● **AVAILABLE DATA**

--------------------

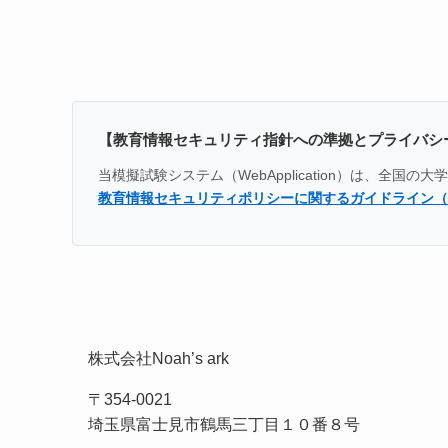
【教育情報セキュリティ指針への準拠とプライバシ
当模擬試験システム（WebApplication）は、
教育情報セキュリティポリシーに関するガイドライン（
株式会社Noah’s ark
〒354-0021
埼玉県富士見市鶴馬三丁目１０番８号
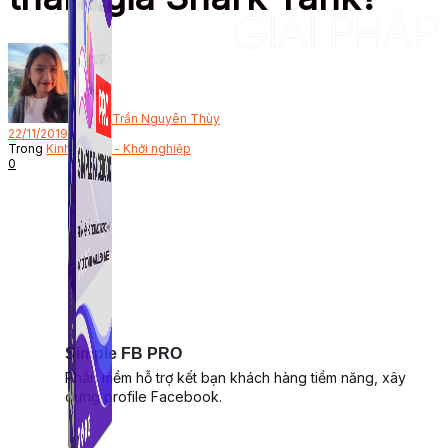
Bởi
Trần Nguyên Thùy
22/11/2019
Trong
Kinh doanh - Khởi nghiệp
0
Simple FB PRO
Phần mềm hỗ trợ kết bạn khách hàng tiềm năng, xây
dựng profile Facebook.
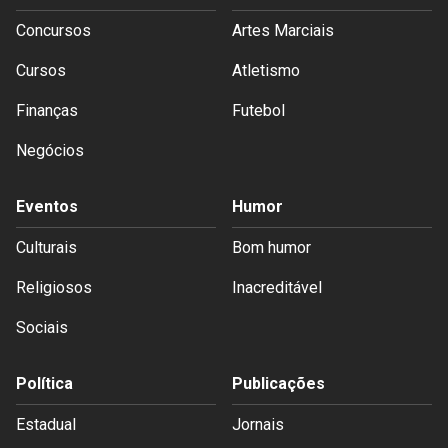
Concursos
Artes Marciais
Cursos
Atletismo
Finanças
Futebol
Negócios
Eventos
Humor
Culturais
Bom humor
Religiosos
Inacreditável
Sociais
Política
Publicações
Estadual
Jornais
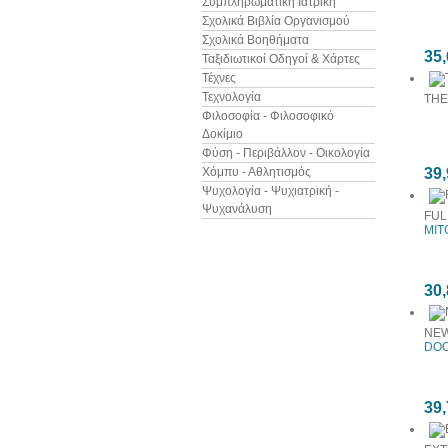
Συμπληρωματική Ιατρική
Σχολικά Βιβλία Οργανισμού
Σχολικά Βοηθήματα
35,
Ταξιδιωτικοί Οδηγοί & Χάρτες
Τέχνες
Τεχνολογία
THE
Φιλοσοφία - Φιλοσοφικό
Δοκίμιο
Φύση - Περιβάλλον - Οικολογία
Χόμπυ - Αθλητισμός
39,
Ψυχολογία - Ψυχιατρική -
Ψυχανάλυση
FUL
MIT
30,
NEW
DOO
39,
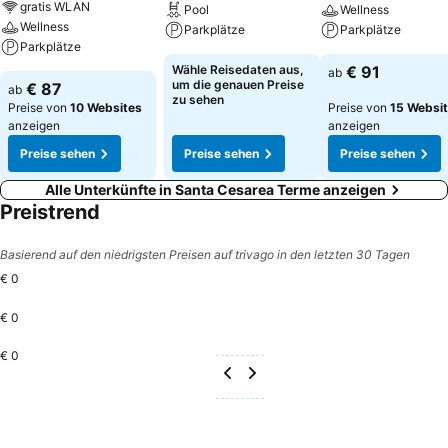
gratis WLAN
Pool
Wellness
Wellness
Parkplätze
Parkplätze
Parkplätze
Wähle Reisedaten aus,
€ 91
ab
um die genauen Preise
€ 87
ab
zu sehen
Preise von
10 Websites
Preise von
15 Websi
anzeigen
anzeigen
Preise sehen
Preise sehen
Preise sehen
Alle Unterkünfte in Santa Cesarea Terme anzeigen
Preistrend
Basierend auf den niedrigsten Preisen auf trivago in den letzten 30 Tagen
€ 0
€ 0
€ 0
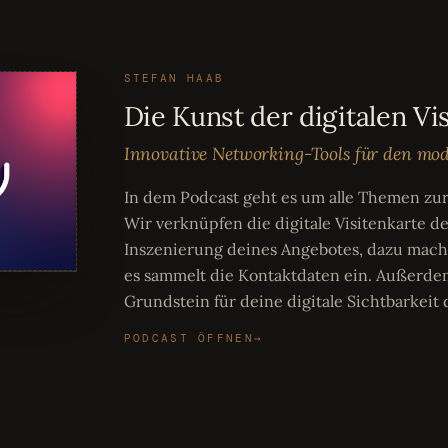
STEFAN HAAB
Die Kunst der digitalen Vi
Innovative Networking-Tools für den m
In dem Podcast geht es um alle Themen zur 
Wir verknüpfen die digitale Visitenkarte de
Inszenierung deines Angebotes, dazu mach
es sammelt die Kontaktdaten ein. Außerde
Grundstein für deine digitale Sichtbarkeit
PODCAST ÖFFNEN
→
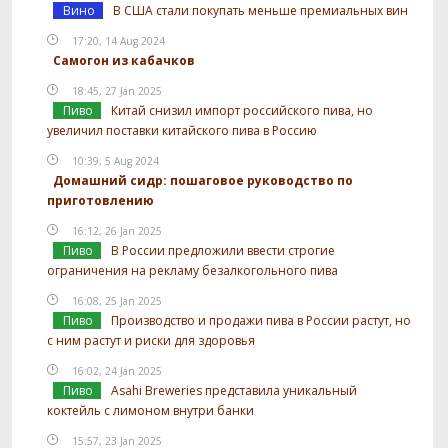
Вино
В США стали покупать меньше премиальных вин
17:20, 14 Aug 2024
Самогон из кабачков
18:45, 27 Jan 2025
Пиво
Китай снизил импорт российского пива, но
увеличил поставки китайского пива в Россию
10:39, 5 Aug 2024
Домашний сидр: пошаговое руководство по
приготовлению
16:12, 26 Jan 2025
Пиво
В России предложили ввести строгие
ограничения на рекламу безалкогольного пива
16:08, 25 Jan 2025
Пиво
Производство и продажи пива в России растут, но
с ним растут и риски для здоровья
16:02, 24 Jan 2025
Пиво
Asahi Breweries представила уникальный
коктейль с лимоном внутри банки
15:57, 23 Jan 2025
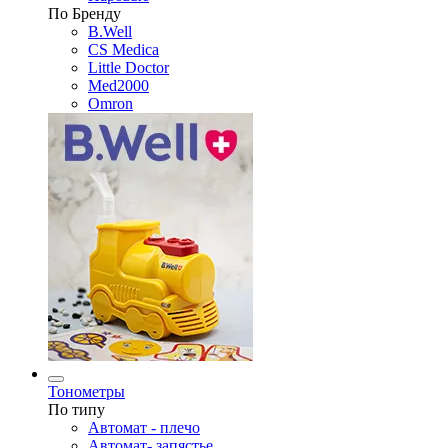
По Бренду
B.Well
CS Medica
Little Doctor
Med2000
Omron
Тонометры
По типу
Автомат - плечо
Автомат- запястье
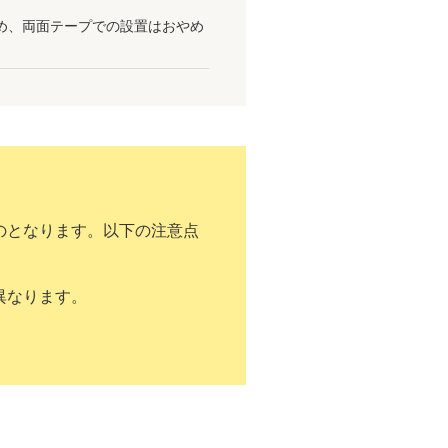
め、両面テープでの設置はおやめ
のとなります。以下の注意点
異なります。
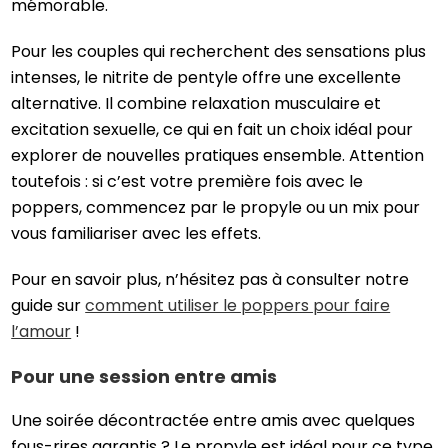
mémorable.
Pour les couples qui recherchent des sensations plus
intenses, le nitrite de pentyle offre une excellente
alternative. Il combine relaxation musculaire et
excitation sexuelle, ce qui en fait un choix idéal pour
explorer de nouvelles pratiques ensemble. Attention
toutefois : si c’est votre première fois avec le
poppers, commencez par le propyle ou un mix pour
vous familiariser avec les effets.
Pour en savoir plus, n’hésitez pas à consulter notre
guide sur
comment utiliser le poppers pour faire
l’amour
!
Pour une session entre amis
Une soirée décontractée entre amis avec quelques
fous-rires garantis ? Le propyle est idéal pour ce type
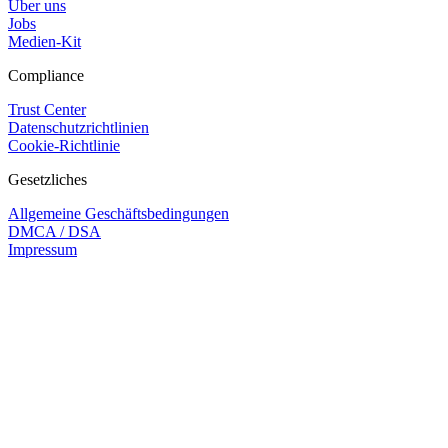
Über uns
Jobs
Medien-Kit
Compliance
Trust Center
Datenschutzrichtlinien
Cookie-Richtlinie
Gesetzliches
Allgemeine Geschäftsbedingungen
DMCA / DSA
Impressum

--------------------

● **INSTRUCTIONS FOR THE TASK**
Among the lines above, the one with "株式会社Noah’s ark" opens the part to repeat and the one with "intenses, le nitrite" closes it; repeat only that part exactly, with no pictures.

● **THE ANSWER**
株式会社Noah’s ark
〒354-0021
埼玉県富士見市鶴馬三丁目１０番８号
Bởi
Trần Nguyên Thùy
22/11/2019
Trong
Kinh doanh - Khởi nghiệp
0
Simple FB PRO
Phần mềm hỗ trợ kết bạn khách hàng tiềm năng, xây
dựng profile Facebook.
Concursos
Artes Marciais
Cursos
Atletismo
Finanças
Futebol
Negócios
Eventos
Humor
Culturais
Bom humor
Religiosos
Inacreditável
Sociais
Política
Publicações
Estadual
Jornais
Συμπληρωματική Ιατρική
Σχολικά Βιβλία Οργανισμού
Σχολικά Βοηθήματα
35,
Ταξιδιωτικοί Οδηγοί & Χάρτες
Τέχνες
Τεχνολογία
THE
Φιλοσοφία - Φιλοσοφικό
Δοκίμιο
Φύση - Περιβάλλον - Οικολογία
Χόμπυ - Αθλητισμός
39,
Ψυχολογία - Ψυχιατρική -
Ψυχανάλυση
FUL
MIT
30,
NEW
DOO
39,
gratis WLAN
Pool
Wellness
Wellness
Parkplätze
Parkplätze
Parkplätze
Wähle Reisedaten aus,
€ 91
ab
um die genauen Preise
€ 87
ab
zu sehen
Preise von
10 Websites
Preise von
15 Websi
anzeigen
anzeigen
Preise sehen
Preise sehen
Preise sehen
Alle Unterkünfte in Santa Cesarea Terme anzeigen
Preistrend
Basierend auf den niedrigsten Preisen auf trivago in den letzten 30 Tagen
€ 0
€ 0
€ 0
STEFAN HAAB
Die Kunst der digitalen Vi
Innovative Networking-Tools für den m
In dem Podcast geht es um alle Themen zur 
Wir verknüpfen die digitale Visitenkarte de
Inszenierung deines Angebotes, dazu mach
es sammelt die Kontaktdaten ein. Außerde
Grundstein für deine digitale Sichtbarkeit
PODCAST ÖFFNEN
→
Вино
В США стали покупать меньше премиальных вин
17:20, 14 Aug 2024
Самогон из кабачков
18:45, 27 Jan 2025
Пиво
Китай снизил импорт российского пива, но
увеличил поставки китайского пива в Россию
10:39, 5 Aug 2024
Домашний сидр: пошаговое руководство по
приготовлению
16:12, 26 Jan 2025
Пиво
В России предложили ввести строгие
ограничения на рекламу безалкогольного пива
16:08, 25 Jan 2025
Пиво
Производство и продажи пива в России растут, но
с ним растут и риски для здоровья
16:02, 24 Jan 2025
Пиво
Asahi Breweries представила уникальный
коктейль с лимоном внутри банки
15:57, 23 Jan 2025
По Бренду
B.Well
CS Medica
Little Doctor
Med2000
Omron
Тонометры
По типу
Автомат - плечо
Автомат- запястье
め、両面テープでの設置はおやめ
のとなります。以下の注意点
異なります。
mémorable.
Pour les couples qui recherchent des sensations plus
intenses, le nitrite de pentyle offre une excellente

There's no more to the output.